**TASK OBJECTIVE:** Repeat nothing but the lines below running from the one containing "Cookiebeleid (699, 2527)" to the one containing "Deurbeslag (396, 2244)". Keep both end lines.

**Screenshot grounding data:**

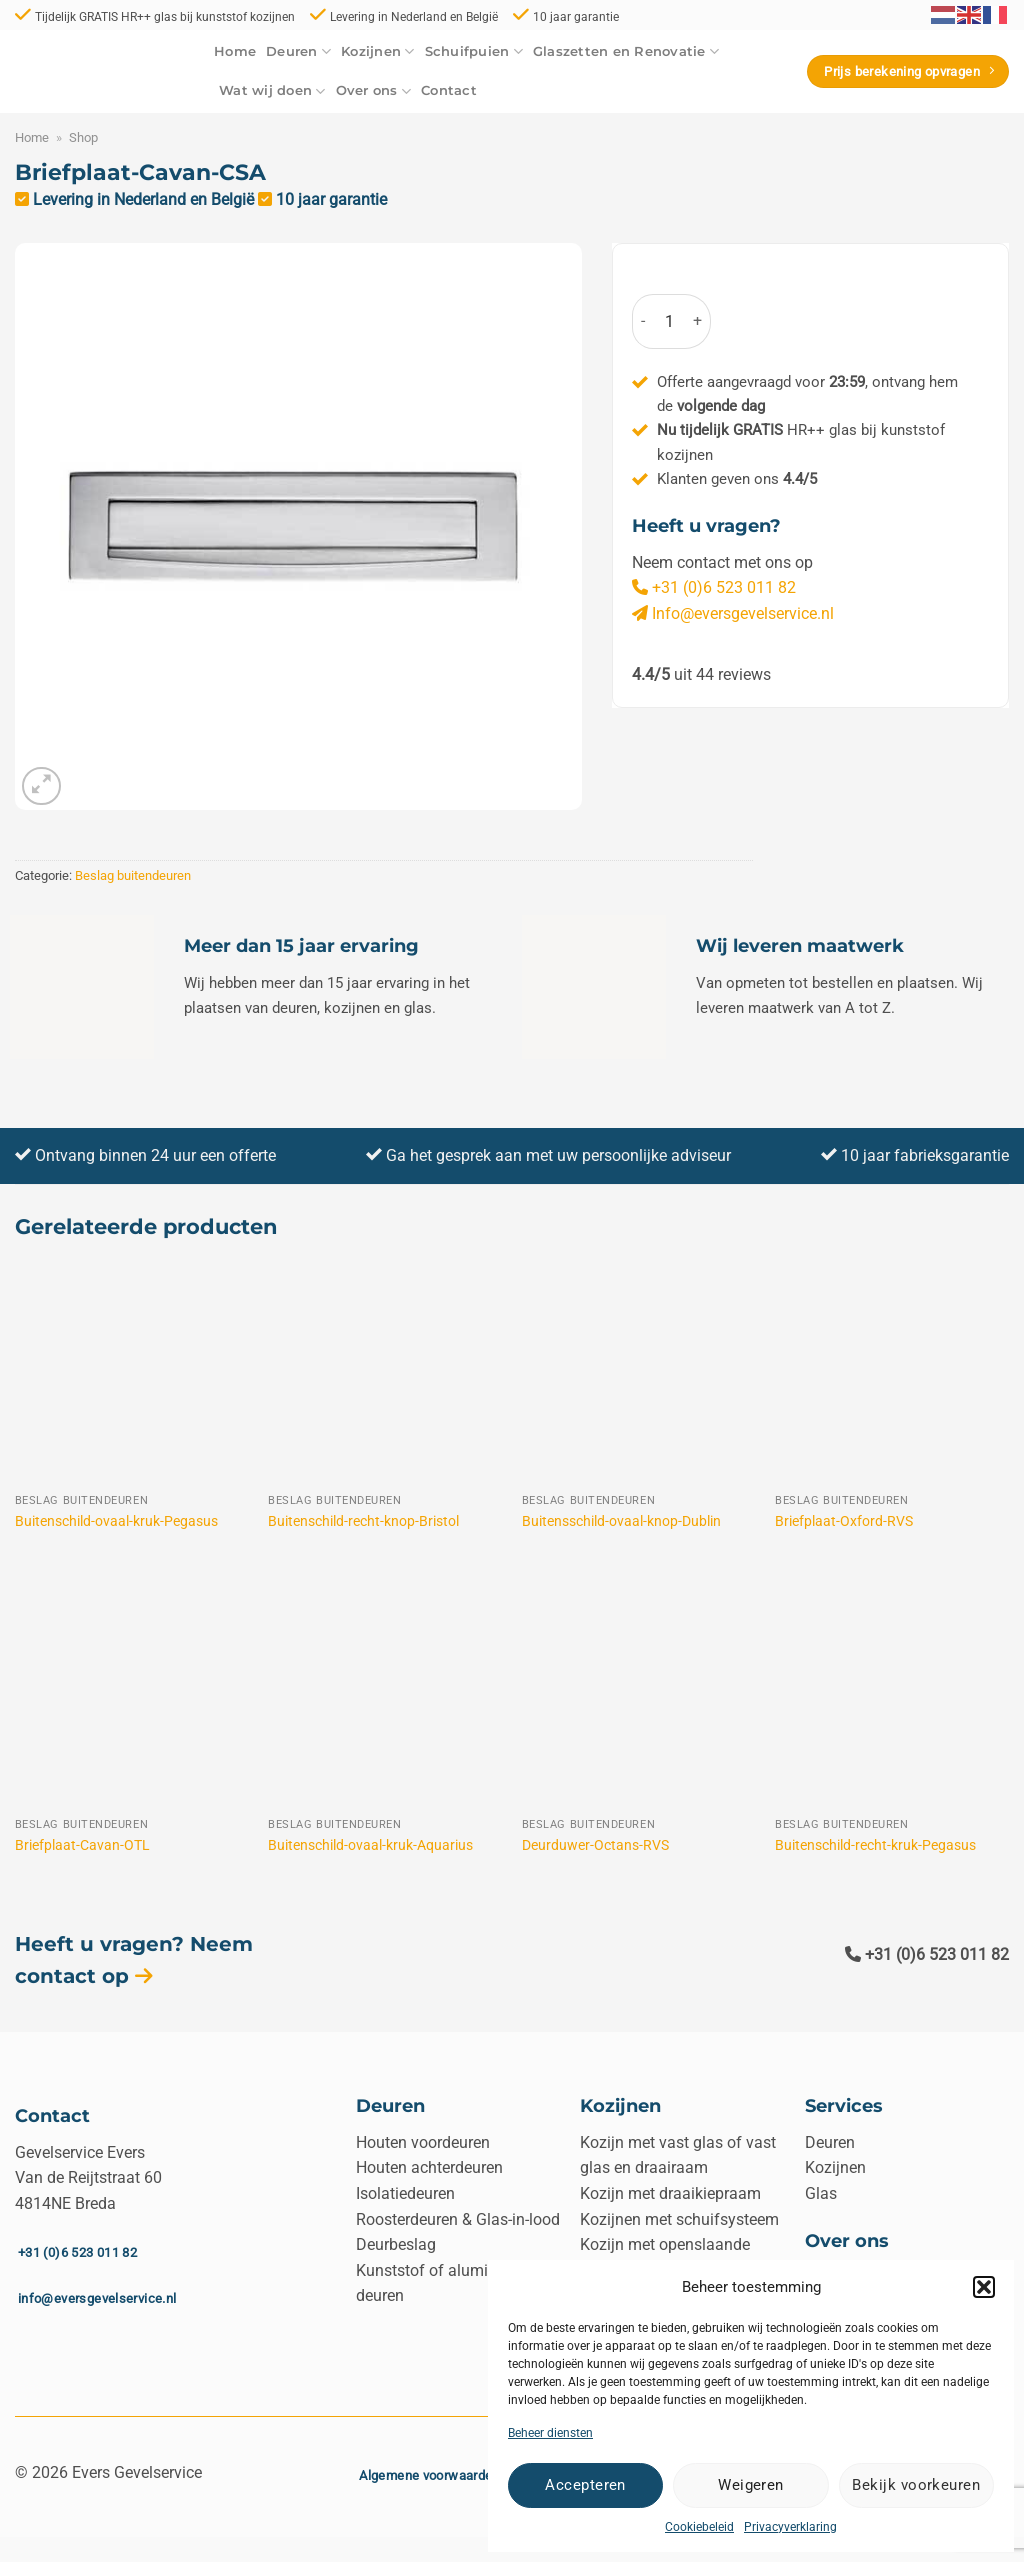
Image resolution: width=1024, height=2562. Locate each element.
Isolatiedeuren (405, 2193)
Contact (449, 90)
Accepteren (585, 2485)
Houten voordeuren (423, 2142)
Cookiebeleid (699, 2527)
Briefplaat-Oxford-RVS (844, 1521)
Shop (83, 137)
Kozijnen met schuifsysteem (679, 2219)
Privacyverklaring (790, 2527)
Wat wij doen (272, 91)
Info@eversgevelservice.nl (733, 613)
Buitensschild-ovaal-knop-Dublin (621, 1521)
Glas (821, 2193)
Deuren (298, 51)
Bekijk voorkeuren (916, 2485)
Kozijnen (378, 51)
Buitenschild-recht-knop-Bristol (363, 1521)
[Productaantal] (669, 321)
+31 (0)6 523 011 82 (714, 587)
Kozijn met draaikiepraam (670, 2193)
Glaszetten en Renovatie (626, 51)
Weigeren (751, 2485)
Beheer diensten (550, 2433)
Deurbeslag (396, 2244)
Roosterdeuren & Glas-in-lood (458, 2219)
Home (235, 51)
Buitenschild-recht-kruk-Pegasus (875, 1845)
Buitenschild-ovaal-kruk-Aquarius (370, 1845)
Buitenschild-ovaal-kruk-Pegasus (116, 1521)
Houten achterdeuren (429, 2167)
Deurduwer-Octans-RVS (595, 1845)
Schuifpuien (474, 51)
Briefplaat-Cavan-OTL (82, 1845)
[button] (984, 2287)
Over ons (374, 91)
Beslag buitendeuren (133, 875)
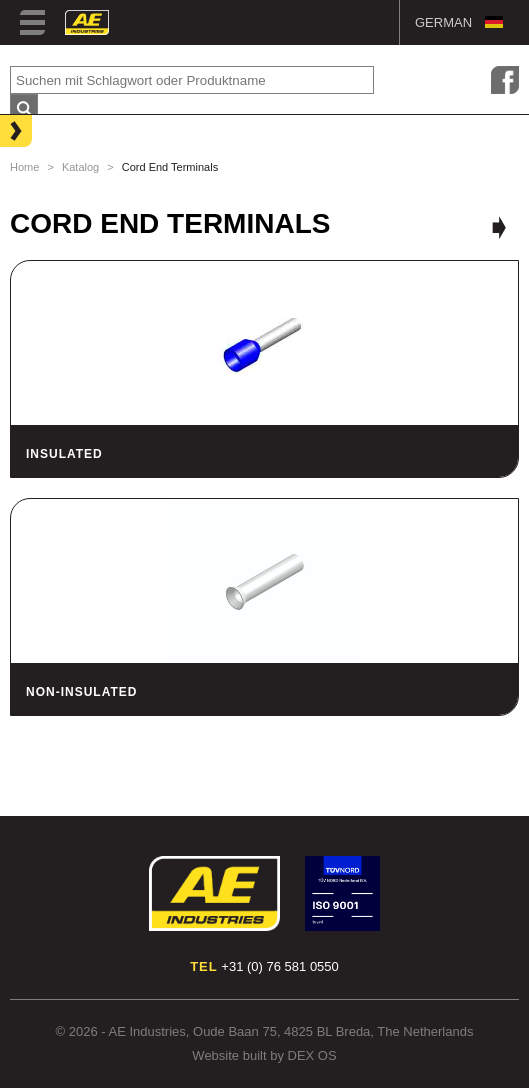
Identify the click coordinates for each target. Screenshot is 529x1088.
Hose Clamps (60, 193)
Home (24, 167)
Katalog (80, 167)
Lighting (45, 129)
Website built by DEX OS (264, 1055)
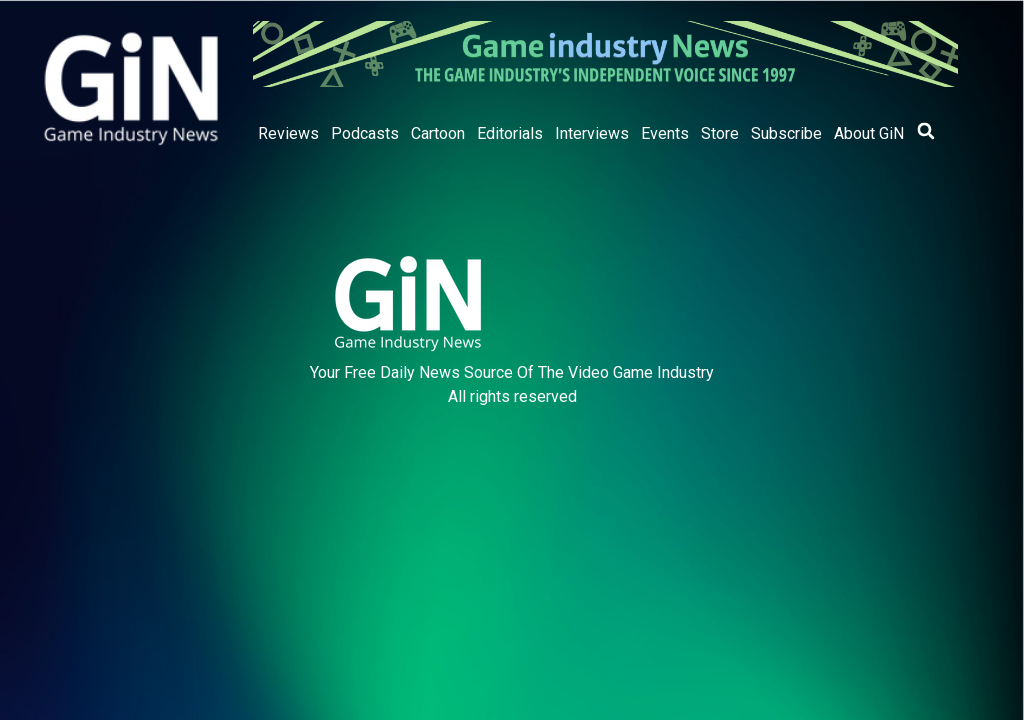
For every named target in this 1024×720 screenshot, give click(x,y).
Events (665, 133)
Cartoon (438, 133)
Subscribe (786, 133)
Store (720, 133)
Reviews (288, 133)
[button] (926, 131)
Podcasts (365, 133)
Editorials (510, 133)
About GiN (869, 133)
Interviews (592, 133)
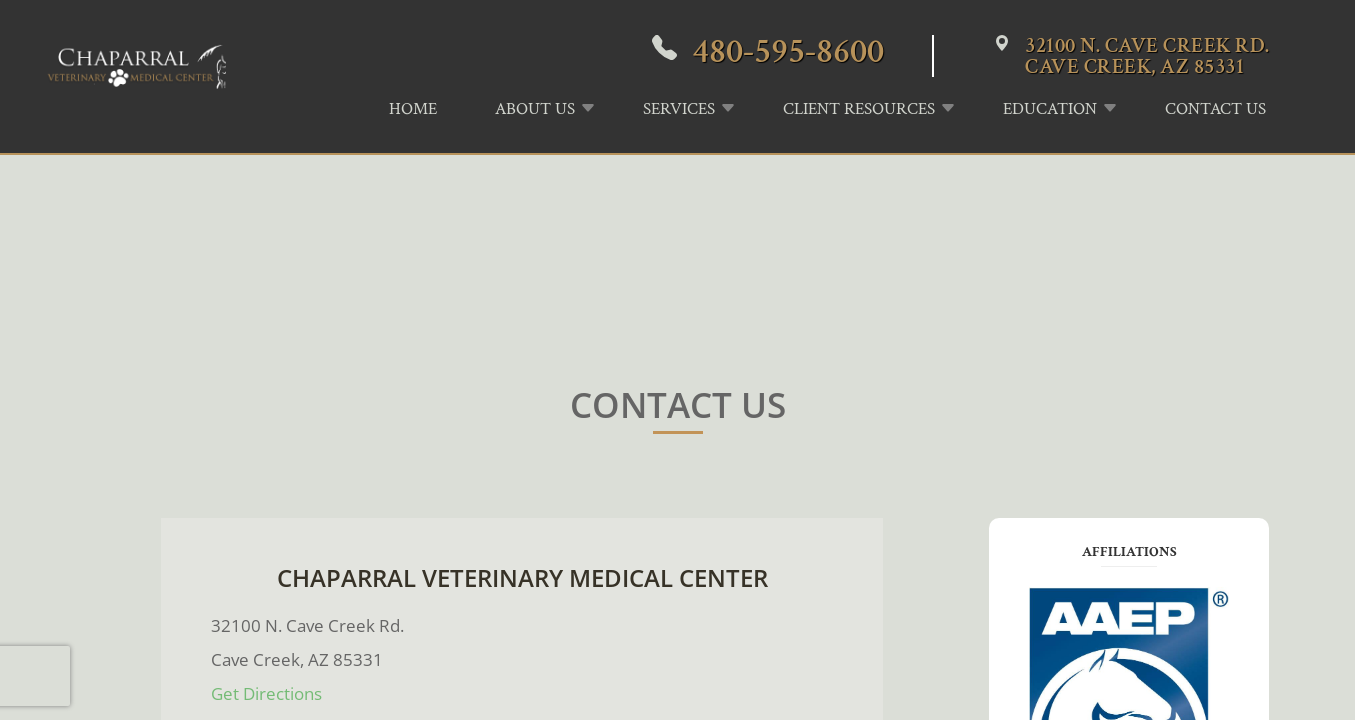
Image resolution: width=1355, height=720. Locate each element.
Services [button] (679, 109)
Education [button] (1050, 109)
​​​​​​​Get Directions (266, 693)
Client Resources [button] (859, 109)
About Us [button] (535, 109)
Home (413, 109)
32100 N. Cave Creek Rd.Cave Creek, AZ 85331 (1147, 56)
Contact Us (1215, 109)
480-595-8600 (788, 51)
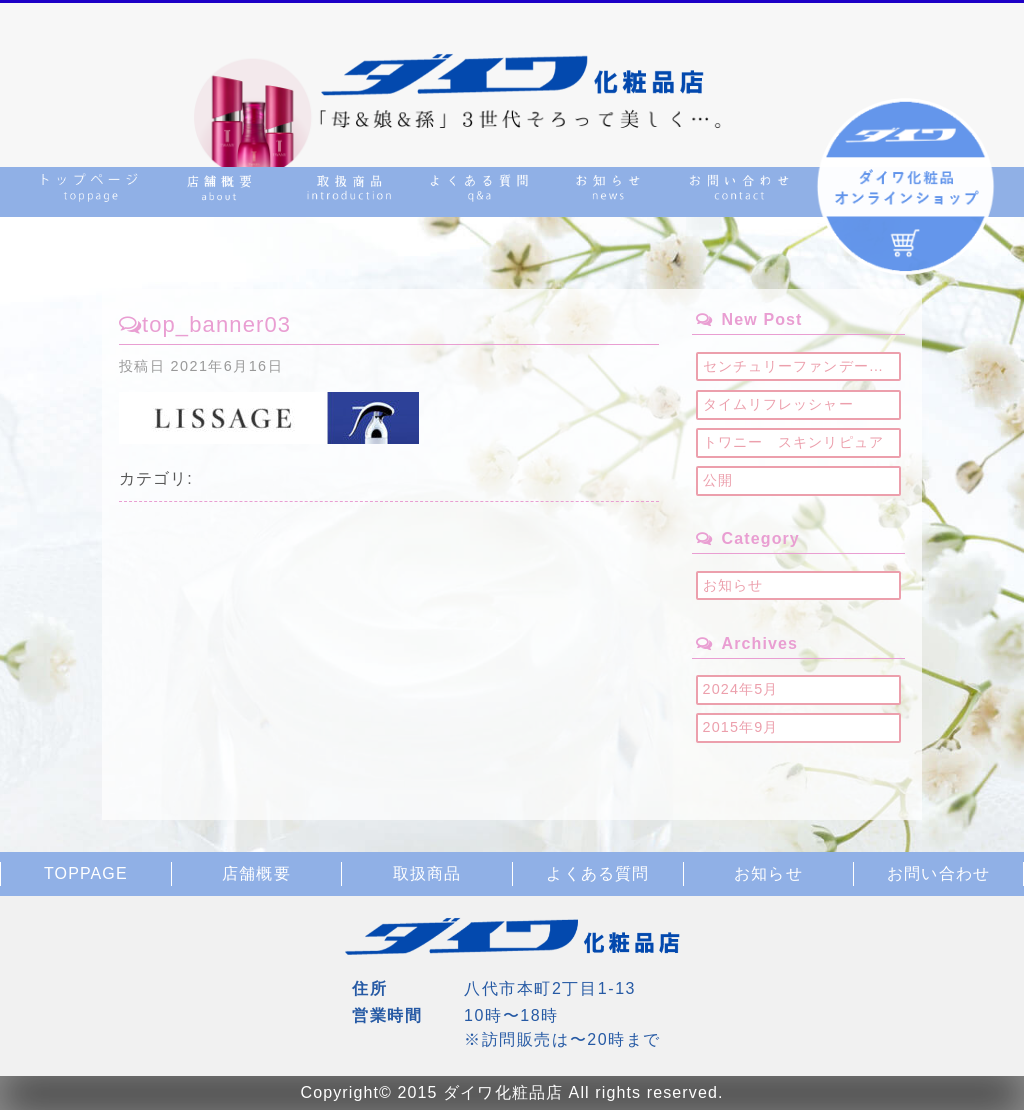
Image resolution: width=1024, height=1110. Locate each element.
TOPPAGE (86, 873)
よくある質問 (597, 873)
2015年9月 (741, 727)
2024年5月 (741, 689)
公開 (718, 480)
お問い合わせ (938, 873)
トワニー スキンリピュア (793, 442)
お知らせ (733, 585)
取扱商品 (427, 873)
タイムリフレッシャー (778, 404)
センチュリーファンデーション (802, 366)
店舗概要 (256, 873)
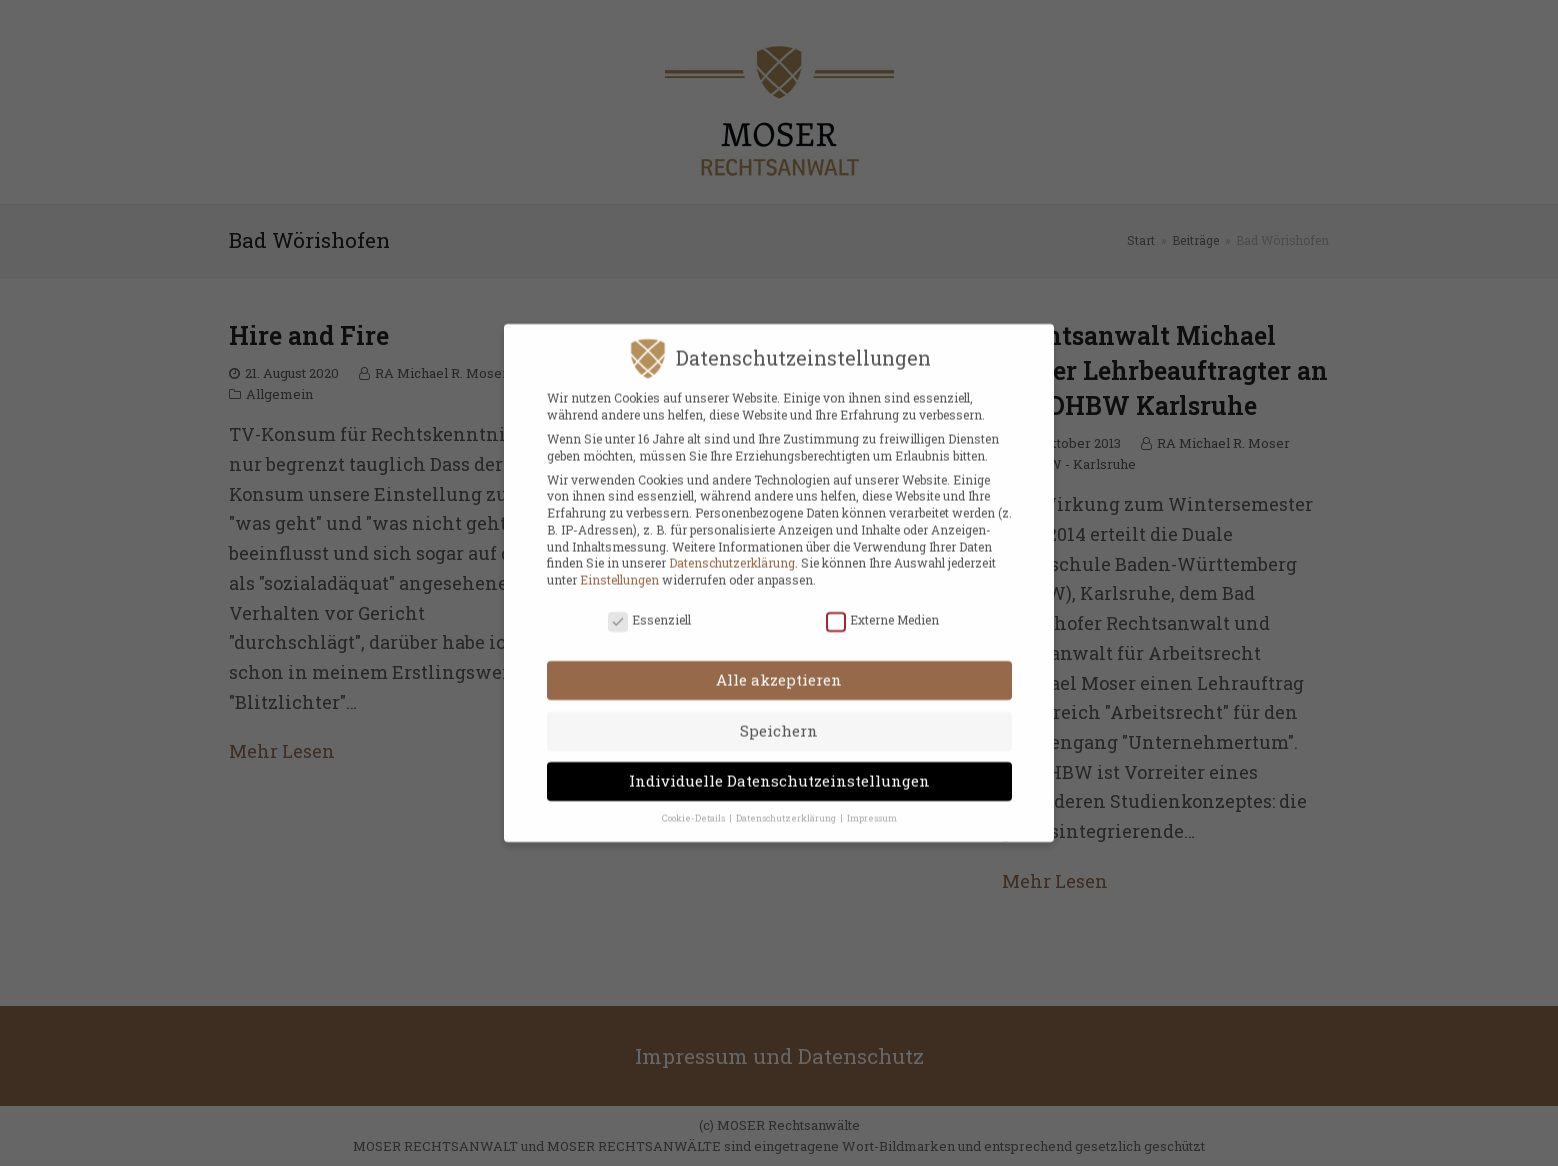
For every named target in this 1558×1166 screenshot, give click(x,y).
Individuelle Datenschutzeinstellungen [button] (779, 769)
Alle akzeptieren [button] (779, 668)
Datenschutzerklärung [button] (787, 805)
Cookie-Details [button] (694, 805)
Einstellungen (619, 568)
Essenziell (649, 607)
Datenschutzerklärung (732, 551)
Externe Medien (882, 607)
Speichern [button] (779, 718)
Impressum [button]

**REPLY TO THE TASK:**
Cookiebeleid (699, 2527)
Briefplaat-Oxford-RVS (844, 1521)
Shop (83, 137)
Kozijnen met schuifsysteem (679, 2219)
Privacyverklaring (790, 2527)
Wat wij doen (272, 91)
Info@eversgevelservice.nl (733, 613)
Buitensschild-ovaal-knop-Dublin (621, 1521)
Glas (821, 2193)
Deuren (298, 51)
Bekijk voorkeuren (916, 2485)
Kozijnen (378, 51)
Buitenschild-recht-knop-Bristol (363, 1521)
[Productaantal] (669, 321)
+31 (0)6 523 011 82 (714, 587)
Kozijn met draaikiepraam (670, 2193)
Glaszetten en Renovatie (626, 51)
Weigeren (751, 2485)
Beheer diensten (550, 2433)
Deurbeslag (396, 2244)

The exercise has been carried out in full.